AWS Machine Learning Blog
Analyze US census data for population segmentation using Amazon SageMaker
August 2021: Post updated with changes required for SageMaker SDK v2, courtesy of Eitan Sela, Senior Startup Solutions Architect
In the United States, with the 2018 midterm elections approaching, people are looking for more information about the voting process. This blog post explores how we can apply machine learning (ML) to better integrate science into the task of understanding the electorate.
Typically for machine learning applications, clear use cases are derived from labelled data. For example, based on the attributes of a device, such as its age or model number, we can predict its likelihood of failure. We call this supervised learning because there is supervision or guidance towards predicting specific outcomes.

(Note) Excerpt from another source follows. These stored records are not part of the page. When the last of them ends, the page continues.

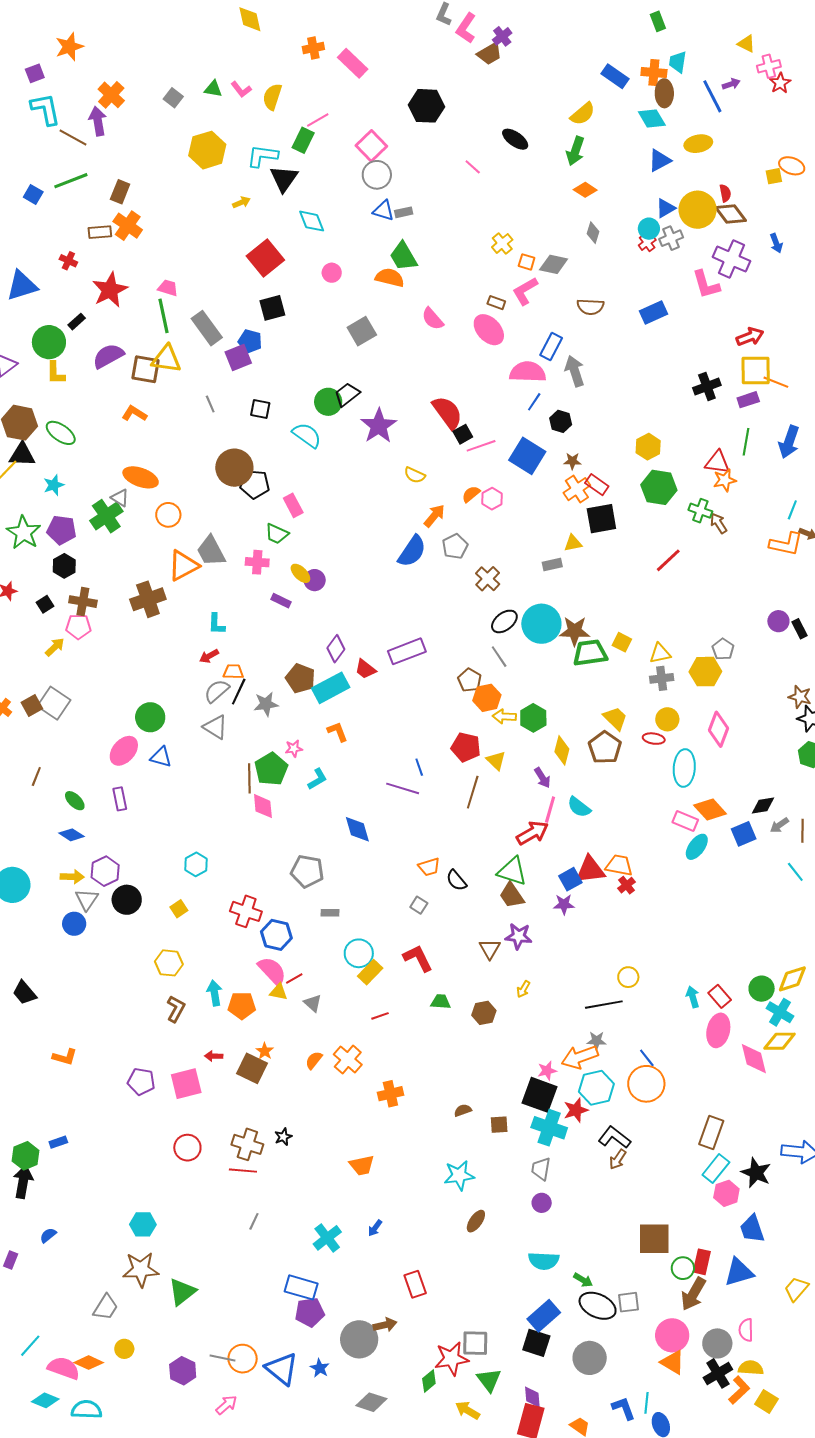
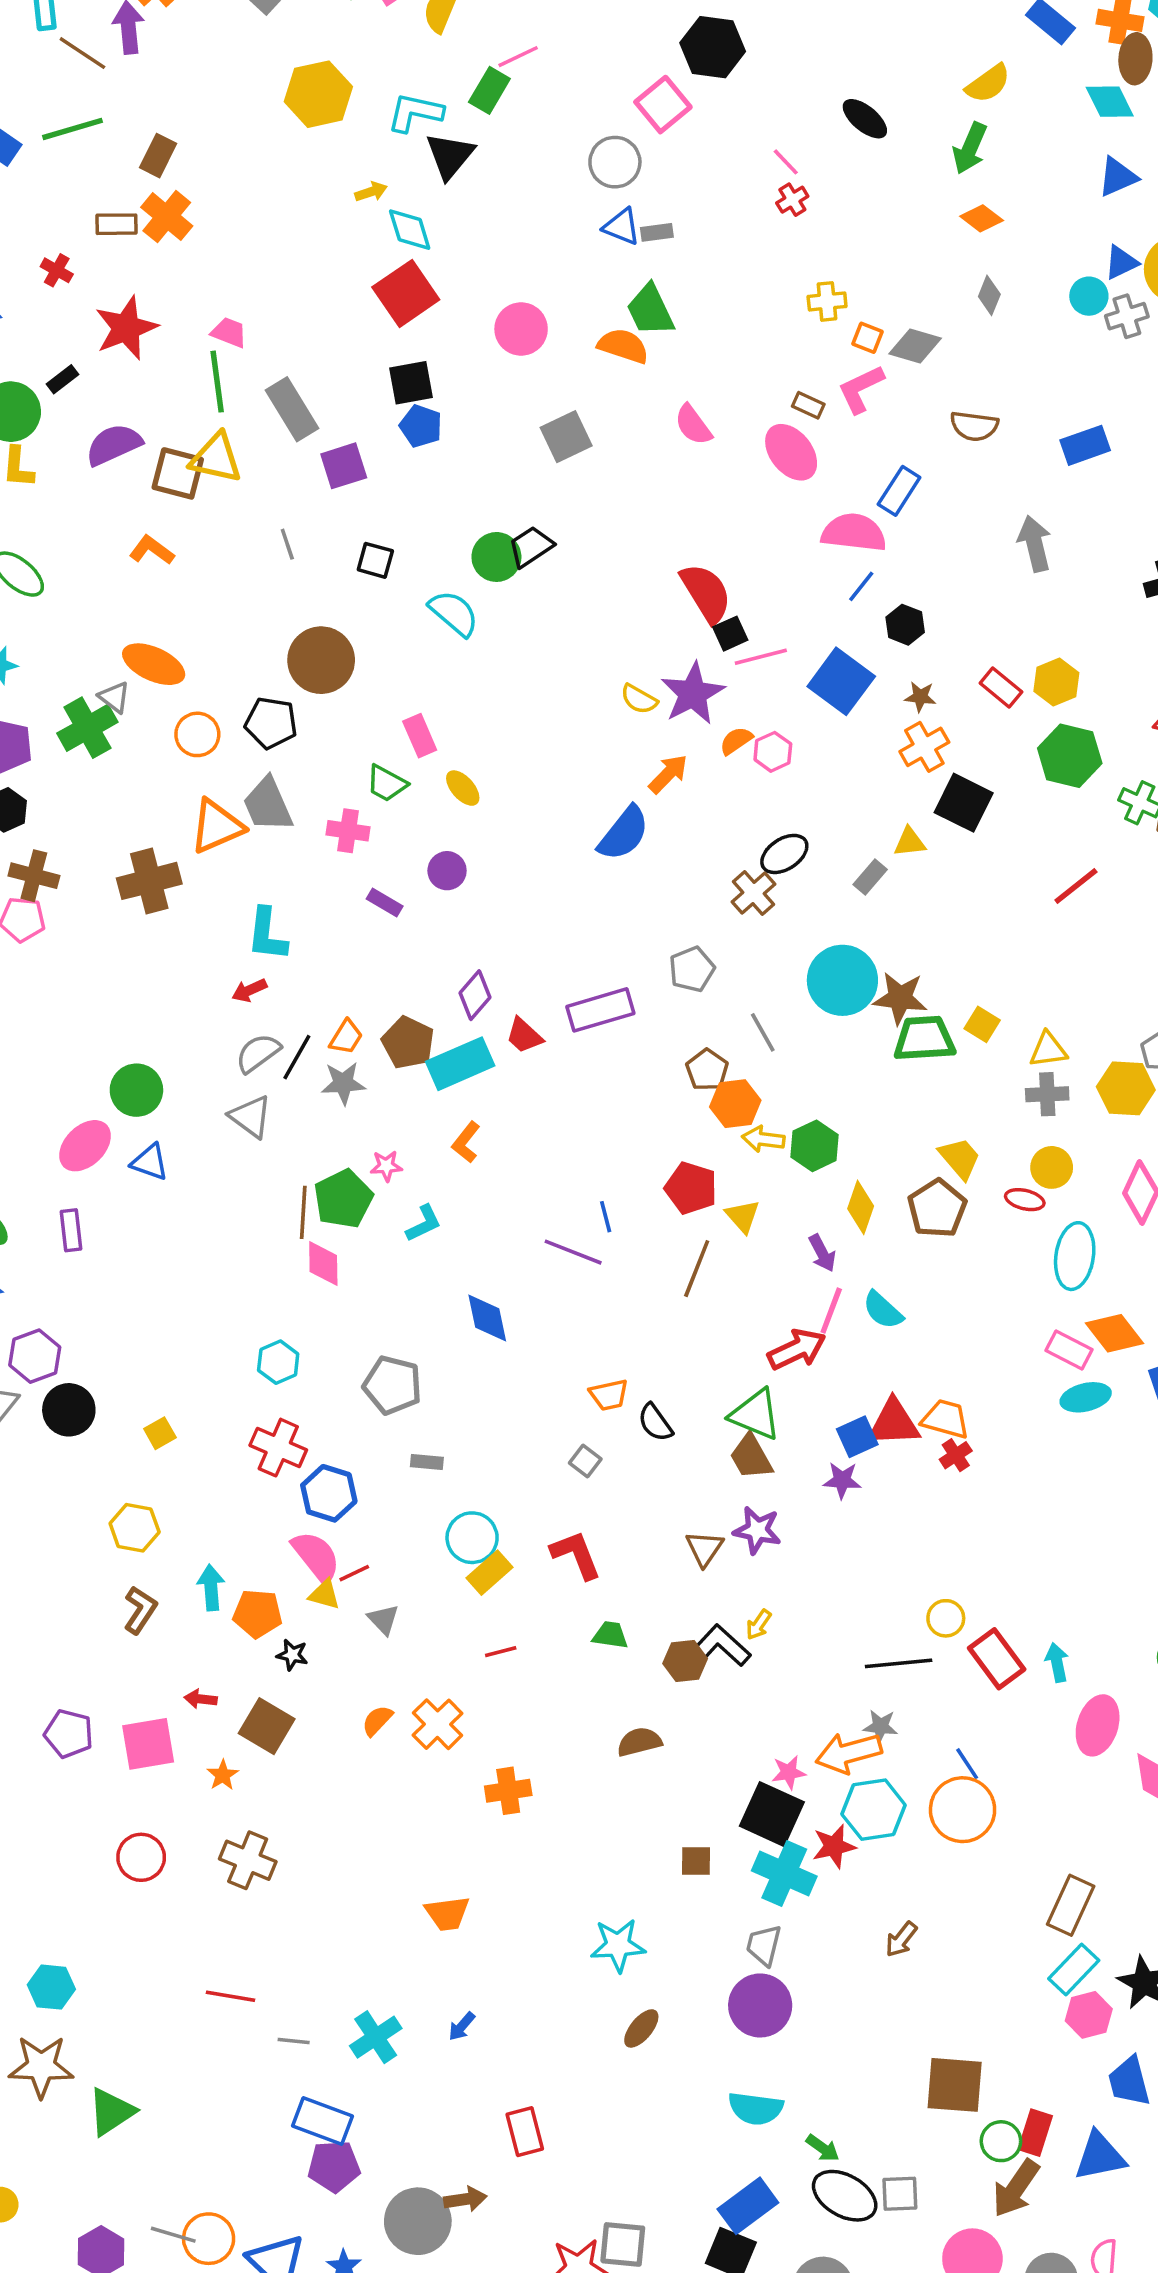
pink square: (371, 146) -> (663, 105), moved
cyan diamond: (312, 221) -> (410, 230), moved
yellow cross: (502, 243) -> (827, 301), turned 30
red cross: (647, 243) -> (792, 200), moved
pink circle: (332, 273) -> (521, 329), size x1.5
blue pentagon: (250, 341) -> (421, 426), moved
gray arrow: (575, 371) -> (1035, 544), moved
purple star: (379, 426) -> (693, 694), moved
black pentagon: (255, 484) -> (271, 723), moved
red rectangle: (597, 485) -> (1001, 687), moved
black square: (601, 519) -> (964, 803), turned 32
gray pentagon: (455, 546) -> (692, 969), moved
gray rectangle: (552, 565) -> (870, 877), turned -42
yellow ellipse: (300, 573) -> (463, 788), moved
black ellipse: (504, 621) -> (784, 854), moved
cyan L-shape: (216, 624) -> (267, 934), size x1.4
orange trapezoid: (233, 672) -> (346, 1037), moved, turned 115
orange L-shape: (338, 732) -> (466, 1142), turned -125
cyan ellipse: (697, 847) -> (1086, 1397), turned 36
cyan hexagon: (196, 864) -> (278, 1362), moved
red rectangle: (720, 996) -> (997, 1659), moved, size x1.4
orange star: (265, 1051) -> (223, 1775), moved
brown semicircle: (463, 1110) -> (639, 1742), moved, size x1.4
black star: (283, 1137) -> (292, 1655), moved, turned 30
black L-shape: (614, 1137) -> (722, 1645), moved
red line: (243, 1171) -> (230, 1996), moved
purple circle: (542, 1203) -> (760, 2005), size x1.8
gray line: (254, 1221) -> (294, 2041), moved, turned 66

However, in the real world, there are often large data sets where there is no particular outcome to predict, where clean labels are hard to define. It can be difficult to pinpoint exactly what the right outcome is to predict. This type of use case is often exploratory. It seeks to understand the makeup of a dataset and what natural patterns exist. This type of use case is known as unsupervised learning. One example of this is trying to group similar individuals together based on a set of attributes.
The use case this blog post explores is population segmentation. We have taken publicly available, anonymized data from the US census on demographics by different US counties: https://factfinder.census.gov/faces/nav/jsf/pages/index.xhtml. (Note that this product uses the Census Bureau Data API but is not endorsed or certified by the Census Bureau.) The outcome of this analysis are natural groupings of similar counties in a transformed feature space. The cluster that a county belongs to can be leveraged to plan an election campaign, for example, to understand how to reach a group of similar counties by highlighting messages that resonate with that group. More generally, this technique can be applied by businesses in customer or user segmentation to create targeted marketing campaigns. This type of analysis has the ability to uncover similarities that may not be obvious at face value- such as counties CA-Fresno and AZ- Yuma being grouped together. While intuitively they differ in commonly-examined attributes such as population size and racial makeup, they are more similar than different when viewed along axes such as the mix of employment type.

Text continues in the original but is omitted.